What the exercise asks: Transcribe every record without leaving anything out or changing a word.

Source material:

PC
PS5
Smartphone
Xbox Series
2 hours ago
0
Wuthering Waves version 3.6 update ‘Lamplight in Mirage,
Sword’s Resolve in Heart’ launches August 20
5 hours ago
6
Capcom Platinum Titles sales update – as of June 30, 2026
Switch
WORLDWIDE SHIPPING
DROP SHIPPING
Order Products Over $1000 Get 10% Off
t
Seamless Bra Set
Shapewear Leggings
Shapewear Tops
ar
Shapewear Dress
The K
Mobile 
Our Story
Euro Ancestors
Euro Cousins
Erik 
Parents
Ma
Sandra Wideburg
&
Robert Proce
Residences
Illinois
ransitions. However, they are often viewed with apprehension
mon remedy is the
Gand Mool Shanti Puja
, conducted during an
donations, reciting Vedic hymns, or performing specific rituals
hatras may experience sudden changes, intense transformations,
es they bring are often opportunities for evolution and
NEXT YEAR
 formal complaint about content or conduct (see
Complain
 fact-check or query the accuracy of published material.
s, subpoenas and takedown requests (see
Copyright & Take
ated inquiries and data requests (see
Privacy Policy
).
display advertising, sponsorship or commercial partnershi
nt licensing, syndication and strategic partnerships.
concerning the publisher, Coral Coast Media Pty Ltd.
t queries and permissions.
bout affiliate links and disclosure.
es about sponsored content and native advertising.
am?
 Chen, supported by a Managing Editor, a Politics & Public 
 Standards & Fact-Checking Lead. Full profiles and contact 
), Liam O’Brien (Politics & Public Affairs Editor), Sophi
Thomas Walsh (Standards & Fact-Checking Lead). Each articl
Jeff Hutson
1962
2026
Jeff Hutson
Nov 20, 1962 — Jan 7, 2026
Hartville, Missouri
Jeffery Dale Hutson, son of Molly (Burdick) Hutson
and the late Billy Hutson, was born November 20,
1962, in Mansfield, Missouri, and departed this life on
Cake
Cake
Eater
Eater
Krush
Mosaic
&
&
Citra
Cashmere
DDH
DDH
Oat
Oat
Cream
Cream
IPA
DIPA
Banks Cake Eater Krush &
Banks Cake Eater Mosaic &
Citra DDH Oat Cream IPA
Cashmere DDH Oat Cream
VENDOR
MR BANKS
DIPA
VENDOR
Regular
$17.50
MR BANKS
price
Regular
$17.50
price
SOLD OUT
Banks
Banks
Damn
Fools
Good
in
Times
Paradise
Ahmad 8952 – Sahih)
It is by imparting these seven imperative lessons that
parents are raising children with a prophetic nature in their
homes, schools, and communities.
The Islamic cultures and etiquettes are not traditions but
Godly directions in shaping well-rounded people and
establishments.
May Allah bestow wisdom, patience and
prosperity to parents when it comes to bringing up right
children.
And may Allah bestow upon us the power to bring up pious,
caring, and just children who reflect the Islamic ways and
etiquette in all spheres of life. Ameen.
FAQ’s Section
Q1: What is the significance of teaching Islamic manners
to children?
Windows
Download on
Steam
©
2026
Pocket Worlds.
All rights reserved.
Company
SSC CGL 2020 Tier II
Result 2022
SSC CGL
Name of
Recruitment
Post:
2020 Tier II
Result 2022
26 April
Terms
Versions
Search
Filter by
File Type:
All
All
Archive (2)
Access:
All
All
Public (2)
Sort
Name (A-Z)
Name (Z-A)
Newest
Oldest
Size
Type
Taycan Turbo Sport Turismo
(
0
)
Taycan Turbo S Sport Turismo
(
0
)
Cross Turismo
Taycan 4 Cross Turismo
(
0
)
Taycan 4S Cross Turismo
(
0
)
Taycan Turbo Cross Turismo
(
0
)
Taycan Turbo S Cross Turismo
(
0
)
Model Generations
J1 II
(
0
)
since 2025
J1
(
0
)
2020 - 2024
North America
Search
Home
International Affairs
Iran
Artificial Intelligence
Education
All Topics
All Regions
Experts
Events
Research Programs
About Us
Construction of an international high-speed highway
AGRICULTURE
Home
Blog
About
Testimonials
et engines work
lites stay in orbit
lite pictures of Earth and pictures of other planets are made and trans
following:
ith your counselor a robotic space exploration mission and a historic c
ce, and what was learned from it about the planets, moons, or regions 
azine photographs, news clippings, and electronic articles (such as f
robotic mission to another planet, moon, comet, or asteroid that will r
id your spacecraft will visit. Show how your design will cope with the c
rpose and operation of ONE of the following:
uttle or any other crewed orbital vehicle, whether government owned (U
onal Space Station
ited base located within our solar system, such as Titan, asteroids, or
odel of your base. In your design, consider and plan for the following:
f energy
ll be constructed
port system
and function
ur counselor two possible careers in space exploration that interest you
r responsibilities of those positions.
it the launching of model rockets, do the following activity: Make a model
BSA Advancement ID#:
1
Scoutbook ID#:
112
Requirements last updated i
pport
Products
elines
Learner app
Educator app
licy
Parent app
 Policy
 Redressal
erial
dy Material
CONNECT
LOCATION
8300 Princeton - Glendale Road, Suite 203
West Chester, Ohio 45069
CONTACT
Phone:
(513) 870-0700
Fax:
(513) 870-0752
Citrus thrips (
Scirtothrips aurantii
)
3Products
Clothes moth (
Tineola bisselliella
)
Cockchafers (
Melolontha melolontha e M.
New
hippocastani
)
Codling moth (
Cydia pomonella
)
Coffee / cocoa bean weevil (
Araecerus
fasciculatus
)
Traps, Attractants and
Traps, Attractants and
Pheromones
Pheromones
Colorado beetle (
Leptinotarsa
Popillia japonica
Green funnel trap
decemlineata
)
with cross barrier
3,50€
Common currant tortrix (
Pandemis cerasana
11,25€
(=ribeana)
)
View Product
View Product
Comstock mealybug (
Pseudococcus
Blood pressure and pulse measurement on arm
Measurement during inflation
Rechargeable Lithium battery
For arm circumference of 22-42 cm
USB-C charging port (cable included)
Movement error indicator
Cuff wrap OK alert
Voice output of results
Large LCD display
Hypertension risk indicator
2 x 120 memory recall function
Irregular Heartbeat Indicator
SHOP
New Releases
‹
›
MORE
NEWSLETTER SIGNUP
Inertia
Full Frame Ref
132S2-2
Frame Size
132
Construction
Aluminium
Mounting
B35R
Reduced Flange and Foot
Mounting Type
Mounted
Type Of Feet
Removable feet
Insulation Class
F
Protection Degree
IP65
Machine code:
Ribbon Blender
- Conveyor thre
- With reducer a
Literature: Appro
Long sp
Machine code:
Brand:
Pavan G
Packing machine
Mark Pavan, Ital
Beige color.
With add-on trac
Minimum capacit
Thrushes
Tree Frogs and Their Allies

Solution for this exercise:
PC
PS5
Smartphone
Xbox Series
2 hours ago
0
Wuthering Waves version 3.6 update ‘Lamplight in Mirage,
Sword’s Resolve in Heart’ launches August 20
5 hours ago
6
Capcom Platinum Titles sales update – as of June 30, 2026
Switch
WORLDWIDE SHIPPING
DROP SHIPPING
Order Products Over $1000 Get 10% Off
t
Seamless Bra Set
Shapewear Leggings
Shapewear Tops
ar
Shapewear Dress
The K
Mobile 
Our Story
Euro Ancestors
Euro Cousins
Erik 
Parents
Ma
Sandra Wideburg
&
Robert Proce
Residences
Illinois
ransitions. However, they are often viewed with apprehension
mon remedy is the
Gand Mool Shanti Puja
, conducted during an
donations, reciting Vedic hymns, or performing specific rituals
hatras may experience sudden changes, intense transformations,
es they bring are often opportunities for evolution and
NEXT YEAR
 formal complaint about content or conduct (see
Complain
 fact-check or query the accuracy of published material.
s, subpoenas and takedown requests (see
Copyright & Take
ated inquiries and data requests (see
Privacy Policy
).
display advertising, sponsorship or commercial partnershi
nt licensing, syndication and strategic partnerships.
concerning the publisher, Coral Coast Media Pty Ltd.
t queries and permissions.
bout affiliate links and disclosure.
es about sponsored content and native advertising.
am?
 Chen, supported by a Managing Editor, a Politics & Public 
 Standards & Fact-Checking Lead. Full profiles and contact 
), Liam O’Brien (Politics & Public Affairs Editor), Sophi
Thomas Walsh (Standards & Fact-Checking Lead). Each articl
Jeff Hutson
1962
2026
Jeff Hutson
Nov 20, 1962 — Jan 7, 2026
Hartville, Missouri
Jeffery Dale Hutson, son of Molly (Burdick) Hutson
and the late Billy Hutson, was born November 20,
1962, in Mansfield, Missouri, and departed this life on
Cake
Cake
Eater
Eater
Krush
Mosaic
&
&
Citra
Cashmere
DDH
DDH
Oat
Oat
Cream
Cream
IPA
DIPA
Banks Cake Eater Krush &
Banks Cake Eater Mosaic &
Citra DDH Oat Cream IPA
Cashmere DDH Oat Cream
VENDOR
MR BANKS
DIPA
VENDOR
Regular
$17.50
MR BANKS
price
Regular
$17.50
price
SOLD OUT
Banks
Banks
Damn
Fools
Good
in
Times
Paradise
Ahmad 8952 – Sahih)
It is by imparting these seven imperative lessons that
parents are raising children with a prophetic nature in their
homes, schools, and communities.
The Islamic cultures and etiquettes are not traditions but
Godly directions in shaping well-rounded people and
establishments.
May Allah bestow wisdom, patience and
prosperity to parents when it comes to bringing up right
children.
And may Allah bestow upon us the power to bring up pious,
caring, and just children who reflect the Islamic ways and
etiquette in all spheres of life. Ameen.
FAQ’s Section
Q1: What is the significance of teaching Islamic manners
to children?
Windows
Download on
Steam
©
2026
Pocket Worlds.
All rights reserved.
Company
SSC CGL 2020 Tier II
Result 2022
SSC CGL
Name of
Recruitment
Post:
2020 Tier II
Result 2022
26 April
Terms
Versions
Search
Filter by
File Type:
All
All
Archive (2)
Access:
All
All
Public (2)
Sort
Name (A-Z)
Name (Z-A)
Newest
Oldest
Size
Type
Taycan Turbo Sport Turismo
(
0
)
Taycan Turbo S Sport Turismo
(
0
)
Cross Turismo
Taycan 4 Cross Turismo
(
0
)
Taycan 4S Cross Turismo
(
0
)
Taycan Turbo Cross Turismo
(
0
)
Taycan Turbo S Cross Turismo
(
0
)
Model Generations
J1 II
(
0
)
since 2025
J1
(
0
)
2020 - 2024
North America
Search
Home
International Affairs
Iran
Artificial Intelligence
Education
All Topics
All Regions
Experts
Events
Research Programs
About Us
Construction of an international high-speed highway
AGRICULTURE
Home
Blog
About
Testimonials
et engines work
lites stay in orbit
lite pictures of Earth and pictures of other planets are made and trans
following:
ith your counselor a robotic space exploration mission and a historic c
ce, and what was learned from it about the planets, moons, or regions 
azine photographs, news clippings, and electronic articles (such as f
robotic mission to another planet, moon, comet, or asteroid that will r
id your spacecraft will visit. Show how your design will cope with the c
rpose and operation of ONE of the following:
uttle or any other crewed orbital vehicle, whether government owned (U
onal Space Station
ited base located within our solar system, such as Titan, asteroids, or
odel of your base. In your design, consider and plan for the following:
f energy
ll be constructed
port system
and function
ur counselor two possible careers in space exploration that interest you
r responsibilities of those positions.
it the launching of model rockets, do the following activity: Make a model
BSA Advancement ID#:
1
Scoutbook ID#:
112
Requirements last updated i
pport
Products
elines
Learner app
Educator app
licy
Parent app
 Policy
 Redressal
erial
dy Material
CONNECT
LOCATION
8300 Princeton - Glendale Road, Suite 203
West Chester, Ohio 45069
CONTACT
Phone:
(513) 870-0700
Fax:
(513) 870-0752
Citrus thrips (
Scirtothrips aurantii
)
3Products
Clothes moth (
Tineola bisselliella
)
Cockchafers (
Melolontha melolontha e M.
New
hippocastani
)
Codling moth (
Cydia pomonella
)
Coffee / cocoa bean weevil (
Araecerus
fasciculatus
)
Traps, Attractants and
Traps, Attractants and
Pheromones
Pheromones
Colorado beetle (
Leptinotarsa
Popillia japonica
Green funnel trap
decemlineata
)
with cross barrier
3,50€
Common currant tortrix (
Pandemis cerasana
11,25€
(=ribeana)
)
View Product
View Product
Comstock mealybug (
Pseudococcus
Blood pressure and pulse measurement on arm
Measurement during inflation
Rechargeable Lithium battery
For arm circumference of 22-42 cm
USB-C charging port (cable included)
Movement error indicator
Cuff wrap OK alert
Voice output of results
Large LCD display
Hypertension risk indicator
2 x 120 memory recall function
Irregular Heartbeat Indicator
SHOP
New Releases
‹
›
MORE
NEWSLETTER SIGNUP
Inertia
Full Frame Ref
132S2-2
Frame Size
132
Construction
Aluminium
Mounting
B35R
Reduced Flange and Foot
Mounting Type
Mounted
Type Of Feet
Removable feet
Insulation Class
F
Protection Degree
IP65
Machine code:
Ribbon Blender
- Conveyor thre
- With reducer a
Literature: Appro
Long sp
Machine code:
Brand:
Pavan G
Packing machine
Mark Pavan, Ital
Beige color.
With add-on trac
Minimum capacit
Thrushes
Tree Frogs and Their Allies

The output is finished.